Our resident Dermal Therapist James Vivian recommends mineral SPF over chemical for the face, as it tends to interfere less with your regular skincare. Vivian continues to explain that due to the shielding factor of mineral SPF, you are able to use your regular AM serums before applying the sunscreen on top.
So, the mineral sunscreens are akin to good quality skincare, typically suggesting you’d save this type of sunscreen for your face.
Unlike chemical sunscreens, mineral works as soon as you apply it to the skin, meaning they’re perfect in a rush (no need to leave it develop before sun exposure).
Mineral SPFs are usually gentler on the skin, but are more prone to creating a white cast (Zinc Oxide remind you of the thick sticky zinc that would sit very opaque in your Dad’s nose back in the day?). Exactly.
Unfortunately, for those suffering from acne and congested skin, mineral SPF can (but not always) be a tad irritating on the skin. Our tip here is to try something a little lighter in texture, and one that is free from fragrance and preservatives (Colorescience is fantastic for this).
On the other side of the (broad) spectrum when it comes to sunscreens, we have chemical or organic SPF.
This group of sunscreens contain small filters that absorb UVA & UVB rays which then turn into heat before being expelled from the skin. Unfortunately, this absorption factor means that those who suffer from vascular skin concerns (such as rosacea and broken capillaries) should steer clear of these types of sunscreens wherever the concern is present. This absorption also affects the way in which your skin will react with whatever you have placed on before the SPF. This is the reason why James Vivian suggests forgetting your AM serums if you’re applying a chemical sunscreen in the morning.
In addition to multiple active ingredients found within chemical sunscreens, you’ll typically find antioxidants, such as vitamins C and E. Antioxidants protect the skin from free radicals, as chemical sunscreens have been shown to make skin more prone to free radical damage.
If you’re stuck wondering which sunscreen you already have that may be a chemical sunscreen, we’re betting it’s one of those 50+ bottles you leave in your beach bag.
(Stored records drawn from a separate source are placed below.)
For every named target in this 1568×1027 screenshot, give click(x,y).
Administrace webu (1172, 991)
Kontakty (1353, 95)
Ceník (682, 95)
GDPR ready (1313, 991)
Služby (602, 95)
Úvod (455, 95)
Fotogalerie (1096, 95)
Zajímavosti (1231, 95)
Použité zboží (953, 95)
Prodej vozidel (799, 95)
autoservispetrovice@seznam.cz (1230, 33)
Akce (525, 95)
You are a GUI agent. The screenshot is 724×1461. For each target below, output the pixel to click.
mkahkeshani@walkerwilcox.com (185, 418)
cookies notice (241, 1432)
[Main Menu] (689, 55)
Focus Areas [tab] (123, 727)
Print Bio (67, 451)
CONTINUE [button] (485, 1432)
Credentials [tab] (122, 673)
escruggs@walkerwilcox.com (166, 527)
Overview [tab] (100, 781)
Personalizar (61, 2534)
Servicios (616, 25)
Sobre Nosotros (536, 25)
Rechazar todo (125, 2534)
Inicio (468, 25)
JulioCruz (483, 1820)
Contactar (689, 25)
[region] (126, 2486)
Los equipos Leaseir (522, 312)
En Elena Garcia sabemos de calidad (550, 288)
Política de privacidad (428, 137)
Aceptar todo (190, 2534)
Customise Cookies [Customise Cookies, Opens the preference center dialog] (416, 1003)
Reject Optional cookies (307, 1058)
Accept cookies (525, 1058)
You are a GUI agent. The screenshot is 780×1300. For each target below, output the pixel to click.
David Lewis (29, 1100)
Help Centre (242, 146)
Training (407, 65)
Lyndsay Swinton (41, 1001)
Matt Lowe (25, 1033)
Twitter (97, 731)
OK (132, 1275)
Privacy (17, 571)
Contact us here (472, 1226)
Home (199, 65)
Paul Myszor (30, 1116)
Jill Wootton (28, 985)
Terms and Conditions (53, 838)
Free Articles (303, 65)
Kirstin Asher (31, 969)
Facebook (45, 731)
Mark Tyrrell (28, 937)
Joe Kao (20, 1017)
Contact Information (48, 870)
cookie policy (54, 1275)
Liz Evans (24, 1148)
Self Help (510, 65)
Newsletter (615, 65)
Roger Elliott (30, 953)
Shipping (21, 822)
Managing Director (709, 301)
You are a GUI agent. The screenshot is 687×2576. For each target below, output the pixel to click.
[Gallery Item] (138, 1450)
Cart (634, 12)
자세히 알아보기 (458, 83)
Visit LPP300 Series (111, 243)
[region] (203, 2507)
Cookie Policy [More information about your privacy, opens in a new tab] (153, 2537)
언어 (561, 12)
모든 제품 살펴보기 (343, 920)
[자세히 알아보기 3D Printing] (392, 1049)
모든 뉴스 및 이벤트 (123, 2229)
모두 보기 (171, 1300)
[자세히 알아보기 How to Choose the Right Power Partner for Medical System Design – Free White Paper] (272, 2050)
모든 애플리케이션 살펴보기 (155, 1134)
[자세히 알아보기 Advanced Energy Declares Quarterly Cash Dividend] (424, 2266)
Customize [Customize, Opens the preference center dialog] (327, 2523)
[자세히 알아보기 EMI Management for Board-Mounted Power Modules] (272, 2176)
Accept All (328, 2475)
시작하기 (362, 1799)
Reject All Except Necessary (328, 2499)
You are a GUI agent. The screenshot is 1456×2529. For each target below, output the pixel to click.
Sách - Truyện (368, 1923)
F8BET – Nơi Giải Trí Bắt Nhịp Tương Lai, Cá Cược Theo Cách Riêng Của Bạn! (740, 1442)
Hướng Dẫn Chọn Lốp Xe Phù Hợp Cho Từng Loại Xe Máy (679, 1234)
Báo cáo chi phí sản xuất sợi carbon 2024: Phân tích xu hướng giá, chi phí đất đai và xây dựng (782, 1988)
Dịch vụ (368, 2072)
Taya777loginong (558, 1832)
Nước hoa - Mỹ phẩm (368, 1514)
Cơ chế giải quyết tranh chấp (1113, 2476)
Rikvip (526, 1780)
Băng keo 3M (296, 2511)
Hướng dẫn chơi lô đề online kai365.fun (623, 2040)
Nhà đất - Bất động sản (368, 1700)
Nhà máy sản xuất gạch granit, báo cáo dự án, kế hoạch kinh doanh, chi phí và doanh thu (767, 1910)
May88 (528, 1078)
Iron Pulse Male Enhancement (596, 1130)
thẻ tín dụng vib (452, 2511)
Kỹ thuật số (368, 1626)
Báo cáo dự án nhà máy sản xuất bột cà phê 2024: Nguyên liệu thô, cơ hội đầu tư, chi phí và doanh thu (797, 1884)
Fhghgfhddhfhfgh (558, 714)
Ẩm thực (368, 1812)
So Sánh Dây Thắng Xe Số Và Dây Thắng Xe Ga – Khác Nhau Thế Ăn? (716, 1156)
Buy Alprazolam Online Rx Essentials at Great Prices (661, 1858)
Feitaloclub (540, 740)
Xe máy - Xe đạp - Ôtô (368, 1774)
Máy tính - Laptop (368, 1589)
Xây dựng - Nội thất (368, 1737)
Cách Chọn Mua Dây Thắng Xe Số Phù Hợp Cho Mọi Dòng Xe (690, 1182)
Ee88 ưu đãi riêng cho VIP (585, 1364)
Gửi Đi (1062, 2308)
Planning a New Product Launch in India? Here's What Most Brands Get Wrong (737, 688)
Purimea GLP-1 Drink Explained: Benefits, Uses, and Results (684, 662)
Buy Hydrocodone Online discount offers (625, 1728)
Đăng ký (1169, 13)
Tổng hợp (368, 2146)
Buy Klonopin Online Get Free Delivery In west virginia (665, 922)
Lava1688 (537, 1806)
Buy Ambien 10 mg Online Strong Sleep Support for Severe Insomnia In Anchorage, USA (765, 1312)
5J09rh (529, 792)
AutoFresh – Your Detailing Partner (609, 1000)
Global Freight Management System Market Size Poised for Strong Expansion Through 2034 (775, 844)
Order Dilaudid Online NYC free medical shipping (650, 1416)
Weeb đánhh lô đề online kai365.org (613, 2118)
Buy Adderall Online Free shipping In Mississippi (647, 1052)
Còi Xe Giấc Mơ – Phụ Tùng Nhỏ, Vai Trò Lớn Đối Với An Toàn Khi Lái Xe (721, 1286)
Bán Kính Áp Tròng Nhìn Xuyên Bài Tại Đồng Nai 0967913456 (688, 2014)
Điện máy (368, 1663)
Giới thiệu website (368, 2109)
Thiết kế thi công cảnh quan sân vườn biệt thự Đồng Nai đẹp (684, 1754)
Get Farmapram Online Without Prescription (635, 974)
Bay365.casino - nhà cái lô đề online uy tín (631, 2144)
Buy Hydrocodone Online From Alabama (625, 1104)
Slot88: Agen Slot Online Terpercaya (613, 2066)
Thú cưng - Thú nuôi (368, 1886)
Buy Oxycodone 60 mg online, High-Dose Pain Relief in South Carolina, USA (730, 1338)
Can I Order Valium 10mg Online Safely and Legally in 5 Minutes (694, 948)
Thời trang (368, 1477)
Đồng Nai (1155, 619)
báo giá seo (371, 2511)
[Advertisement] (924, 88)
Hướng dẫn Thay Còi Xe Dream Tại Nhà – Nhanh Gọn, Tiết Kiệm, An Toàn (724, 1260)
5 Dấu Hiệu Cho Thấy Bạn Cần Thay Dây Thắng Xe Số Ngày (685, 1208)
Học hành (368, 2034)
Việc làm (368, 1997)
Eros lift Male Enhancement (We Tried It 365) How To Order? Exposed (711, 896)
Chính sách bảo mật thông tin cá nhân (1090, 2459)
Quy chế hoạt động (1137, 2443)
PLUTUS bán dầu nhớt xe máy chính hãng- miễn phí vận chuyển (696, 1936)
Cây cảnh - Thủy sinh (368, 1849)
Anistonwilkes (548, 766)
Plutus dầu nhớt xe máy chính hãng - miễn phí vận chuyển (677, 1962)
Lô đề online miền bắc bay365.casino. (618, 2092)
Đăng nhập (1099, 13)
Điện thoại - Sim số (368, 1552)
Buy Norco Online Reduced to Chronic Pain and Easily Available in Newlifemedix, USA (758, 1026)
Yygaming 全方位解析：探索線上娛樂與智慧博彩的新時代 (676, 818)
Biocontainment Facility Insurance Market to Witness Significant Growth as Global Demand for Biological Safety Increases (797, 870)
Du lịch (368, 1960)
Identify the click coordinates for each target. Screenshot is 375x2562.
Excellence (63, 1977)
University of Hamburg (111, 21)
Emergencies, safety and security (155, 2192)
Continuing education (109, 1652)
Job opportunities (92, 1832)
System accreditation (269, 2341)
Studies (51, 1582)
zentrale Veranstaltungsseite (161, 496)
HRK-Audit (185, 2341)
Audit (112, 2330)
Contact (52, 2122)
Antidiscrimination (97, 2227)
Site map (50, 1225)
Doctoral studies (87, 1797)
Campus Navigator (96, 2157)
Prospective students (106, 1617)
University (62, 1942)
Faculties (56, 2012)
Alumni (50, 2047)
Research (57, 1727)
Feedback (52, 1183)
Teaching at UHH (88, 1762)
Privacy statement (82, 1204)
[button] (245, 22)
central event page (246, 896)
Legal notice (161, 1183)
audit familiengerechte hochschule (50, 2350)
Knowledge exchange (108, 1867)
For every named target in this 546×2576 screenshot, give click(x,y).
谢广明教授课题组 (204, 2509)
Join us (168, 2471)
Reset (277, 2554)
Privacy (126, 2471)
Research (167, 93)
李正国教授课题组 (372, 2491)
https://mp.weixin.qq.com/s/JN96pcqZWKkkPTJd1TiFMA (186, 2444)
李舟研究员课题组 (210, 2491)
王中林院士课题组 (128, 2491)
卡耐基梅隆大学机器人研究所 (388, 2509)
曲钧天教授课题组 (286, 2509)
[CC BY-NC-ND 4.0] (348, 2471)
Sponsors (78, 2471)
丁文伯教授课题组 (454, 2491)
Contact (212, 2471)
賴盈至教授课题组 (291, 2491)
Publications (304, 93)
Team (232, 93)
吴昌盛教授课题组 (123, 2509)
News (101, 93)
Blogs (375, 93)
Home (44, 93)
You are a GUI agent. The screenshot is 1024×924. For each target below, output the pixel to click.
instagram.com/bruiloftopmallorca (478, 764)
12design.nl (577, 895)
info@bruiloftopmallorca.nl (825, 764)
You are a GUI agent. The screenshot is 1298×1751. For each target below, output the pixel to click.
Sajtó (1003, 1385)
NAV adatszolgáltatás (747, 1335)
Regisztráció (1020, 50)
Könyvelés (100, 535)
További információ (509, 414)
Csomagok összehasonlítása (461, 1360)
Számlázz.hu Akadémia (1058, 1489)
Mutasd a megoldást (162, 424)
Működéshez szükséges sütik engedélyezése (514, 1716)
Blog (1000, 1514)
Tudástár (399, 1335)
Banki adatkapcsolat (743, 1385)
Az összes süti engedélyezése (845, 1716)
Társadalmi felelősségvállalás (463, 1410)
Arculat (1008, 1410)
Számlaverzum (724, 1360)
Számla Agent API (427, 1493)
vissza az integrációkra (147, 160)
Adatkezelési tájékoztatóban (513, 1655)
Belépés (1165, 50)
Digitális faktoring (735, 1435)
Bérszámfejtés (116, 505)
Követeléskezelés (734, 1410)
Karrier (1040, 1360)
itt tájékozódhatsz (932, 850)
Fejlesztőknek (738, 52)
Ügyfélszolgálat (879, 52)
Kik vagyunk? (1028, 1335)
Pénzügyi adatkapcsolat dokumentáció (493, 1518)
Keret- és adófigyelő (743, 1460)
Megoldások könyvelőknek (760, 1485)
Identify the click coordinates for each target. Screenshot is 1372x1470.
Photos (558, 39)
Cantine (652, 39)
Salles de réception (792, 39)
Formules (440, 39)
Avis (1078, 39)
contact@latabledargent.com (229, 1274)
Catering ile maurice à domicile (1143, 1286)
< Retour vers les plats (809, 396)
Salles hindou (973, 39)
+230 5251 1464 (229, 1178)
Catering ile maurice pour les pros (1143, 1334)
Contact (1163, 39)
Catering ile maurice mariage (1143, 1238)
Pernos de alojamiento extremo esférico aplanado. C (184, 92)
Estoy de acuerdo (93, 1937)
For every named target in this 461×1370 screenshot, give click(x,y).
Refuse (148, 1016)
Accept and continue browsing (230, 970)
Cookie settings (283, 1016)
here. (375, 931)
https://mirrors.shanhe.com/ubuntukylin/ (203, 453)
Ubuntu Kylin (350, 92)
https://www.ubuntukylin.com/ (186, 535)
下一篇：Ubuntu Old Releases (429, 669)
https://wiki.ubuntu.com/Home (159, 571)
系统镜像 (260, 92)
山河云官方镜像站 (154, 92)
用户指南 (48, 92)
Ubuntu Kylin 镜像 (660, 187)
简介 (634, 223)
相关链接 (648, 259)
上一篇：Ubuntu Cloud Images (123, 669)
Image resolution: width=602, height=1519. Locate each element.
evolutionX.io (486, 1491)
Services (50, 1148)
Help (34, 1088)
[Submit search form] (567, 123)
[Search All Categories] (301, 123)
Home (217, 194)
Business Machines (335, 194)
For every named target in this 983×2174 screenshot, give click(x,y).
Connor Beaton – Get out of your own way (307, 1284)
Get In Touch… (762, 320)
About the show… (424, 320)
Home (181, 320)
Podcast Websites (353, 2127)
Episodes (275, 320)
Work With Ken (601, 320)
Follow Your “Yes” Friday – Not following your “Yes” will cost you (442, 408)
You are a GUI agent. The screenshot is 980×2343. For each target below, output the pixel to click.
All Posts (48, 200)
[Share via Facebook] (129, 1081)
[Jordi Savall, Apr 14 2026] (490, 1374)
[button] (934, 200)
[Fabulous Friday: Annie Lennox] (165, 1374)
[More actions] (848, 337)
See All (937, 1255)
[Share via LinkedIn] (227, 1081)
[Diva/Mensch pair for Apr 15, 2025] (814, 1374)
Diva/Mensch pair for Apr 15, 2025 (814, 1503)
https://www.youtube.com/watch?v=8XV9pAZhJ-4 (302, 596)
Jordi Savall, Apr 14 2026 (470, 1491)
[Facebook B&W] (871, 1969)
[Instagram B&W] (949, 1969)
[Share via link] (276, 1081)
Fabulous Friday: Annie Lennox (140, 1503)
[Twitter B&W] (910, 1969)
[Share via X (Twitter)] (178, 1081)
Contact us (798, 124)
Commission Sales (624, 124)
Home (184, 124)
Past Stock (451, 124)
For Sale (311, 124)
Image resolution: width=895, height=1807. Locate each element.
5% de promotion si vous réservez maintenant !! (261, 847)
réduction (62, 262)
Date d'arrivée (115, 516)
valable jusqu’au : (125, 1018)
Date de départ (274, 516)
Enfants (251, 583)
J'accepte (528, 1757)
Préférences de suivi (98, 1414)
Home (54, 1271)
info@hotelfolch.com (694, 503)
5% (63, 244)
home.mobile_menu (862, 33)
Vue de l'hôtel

Typically speaking, SPFs of 30+ and more will very likely be chemical sunscreens rather than mineral.
When applying an organic SPF, you’re recommended to apply them for a certain amount of time before exposure to the sun to ensure the adequate amount of absorption occurs to effectively protect the skin
The formulations are usually light in weight, adhere super well to the skin and typically won’t leave much of a white cast. Perfect for a day of reapplication, after a day spent in the sun.